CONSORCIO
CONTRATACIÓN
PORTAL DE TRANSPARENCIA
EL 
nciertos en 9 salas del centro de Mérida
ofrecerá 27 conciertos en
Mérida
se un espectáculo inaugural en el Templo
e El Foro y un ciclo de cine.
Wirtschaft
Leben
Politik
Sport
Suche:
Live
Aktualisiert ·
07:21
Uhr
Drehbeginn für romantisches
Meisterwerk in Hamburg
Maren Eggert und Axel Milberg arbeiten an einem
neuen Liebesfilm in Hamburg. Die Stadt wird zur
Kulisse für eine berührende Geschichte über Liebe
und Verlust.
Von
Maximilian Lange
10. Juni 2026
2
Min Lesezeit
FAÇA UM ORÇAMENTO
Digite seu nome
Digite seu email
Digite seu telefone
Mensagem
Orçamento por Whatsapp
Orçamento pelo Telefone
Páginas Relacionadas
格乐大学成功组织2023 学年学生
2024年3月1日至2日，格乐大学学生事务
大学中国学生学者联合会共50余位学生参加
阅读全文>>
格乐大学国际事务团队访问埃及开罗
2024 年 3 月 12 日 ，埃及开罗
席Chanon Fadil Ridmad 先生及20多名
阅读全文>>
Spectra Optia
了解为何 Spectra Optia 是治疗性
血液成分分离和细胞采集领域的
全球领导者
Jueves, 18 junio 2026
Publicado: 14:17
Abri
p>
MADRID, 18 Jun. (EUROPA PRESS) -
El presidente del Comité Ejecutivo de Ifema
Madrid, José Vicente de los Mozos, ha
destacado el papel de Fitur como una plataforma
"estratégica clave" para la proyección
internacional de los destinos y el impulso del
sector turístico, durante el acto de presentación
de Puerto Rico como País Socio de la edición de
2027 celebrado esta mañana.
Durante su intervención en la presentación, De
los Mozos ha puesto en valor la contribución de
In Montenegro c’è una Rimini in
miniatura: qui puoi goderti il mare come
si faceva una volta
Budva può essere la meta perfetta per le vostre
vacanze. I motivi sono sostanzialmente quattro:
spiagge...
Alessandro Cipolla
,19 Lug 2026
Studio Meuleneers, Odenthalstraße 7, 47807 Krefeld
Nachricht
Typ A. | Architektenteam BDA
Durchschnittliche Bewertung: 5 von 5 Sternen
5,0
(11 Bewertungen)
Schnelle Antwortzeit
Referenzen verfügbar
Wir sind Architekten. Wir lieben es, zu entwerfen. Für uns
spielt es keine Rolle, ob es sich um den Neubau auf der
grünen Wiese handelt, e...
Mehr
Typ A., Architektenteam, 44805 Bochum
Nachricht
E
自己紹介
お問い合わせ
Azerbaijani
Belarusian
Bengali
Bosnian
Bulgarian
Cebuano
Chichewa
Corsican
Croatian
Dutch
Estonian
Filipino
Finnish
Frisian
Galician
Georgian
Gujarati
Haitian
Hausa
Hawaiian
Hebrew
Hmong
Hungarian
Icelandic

********************

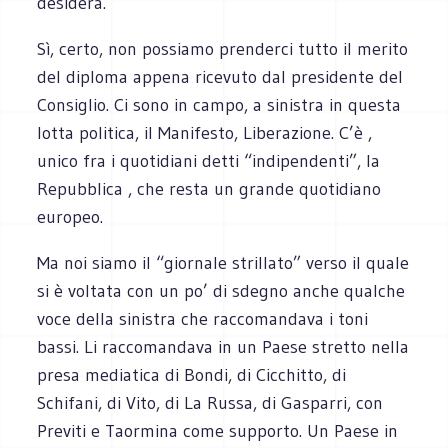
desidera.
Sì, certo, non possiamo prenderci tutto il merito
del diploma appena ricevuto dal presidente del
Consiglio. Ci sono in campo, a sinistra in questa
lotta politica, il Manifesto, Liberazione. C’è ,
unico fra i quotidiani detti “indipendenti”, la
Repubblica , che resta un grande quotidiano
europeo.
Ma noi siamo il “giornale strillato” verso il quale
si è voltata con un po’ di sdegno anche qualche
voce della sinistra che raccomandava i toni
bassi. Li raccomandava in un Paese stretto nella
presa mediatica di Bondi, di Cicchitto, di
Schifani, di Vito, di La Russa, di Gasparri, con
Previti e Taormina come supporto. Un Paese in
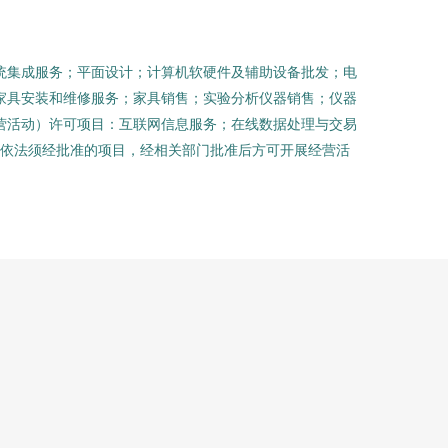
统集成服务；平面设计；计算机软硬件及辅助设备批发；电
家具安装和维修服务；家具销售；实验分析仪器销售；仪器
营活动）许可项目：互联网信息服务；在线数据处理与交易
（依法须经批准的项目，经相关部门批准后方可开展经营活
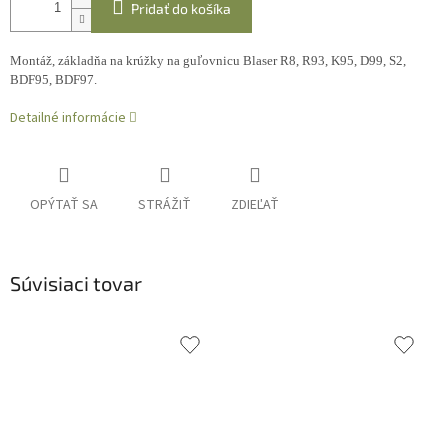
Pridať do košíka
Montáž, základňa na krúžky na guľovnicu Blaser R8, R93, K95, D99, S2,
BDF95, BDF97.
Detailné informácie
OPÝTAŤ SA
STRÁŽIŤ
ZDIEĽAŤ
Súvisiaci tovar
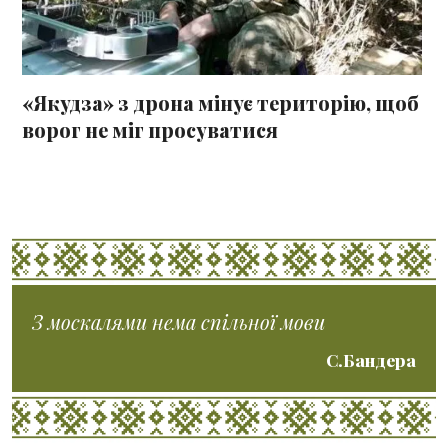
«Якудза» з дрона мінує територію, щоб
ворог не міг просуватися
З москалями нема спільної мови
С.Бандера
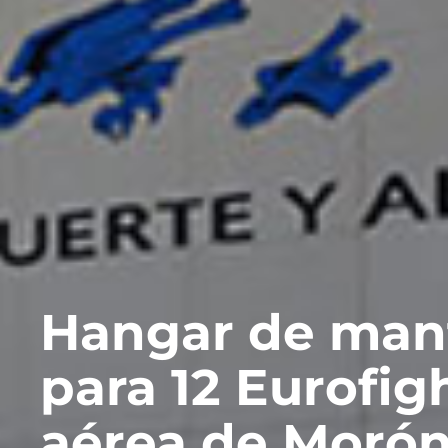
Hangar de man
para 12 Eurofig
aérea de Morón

********************

Task brief:
Please copy, exactly and with nothing else, the lines above beginning at the line that has "Drehbeginn für romantisches" and ending with the line that has "Min Lesezeit".

Problem solution:
Drehbeginn für romantisches
Meisterwerk in Hamburg
Maren Eggert und Axel Milberg arbeiten an einem
neuen Liebesfilm in Hamburg. Die Stadt wird zur
Kulisse für eine berührende Geschichte über Liebe
und Verlust.
Von
Maximilian Lange
10. Juni 2026
2
Min Lesezeit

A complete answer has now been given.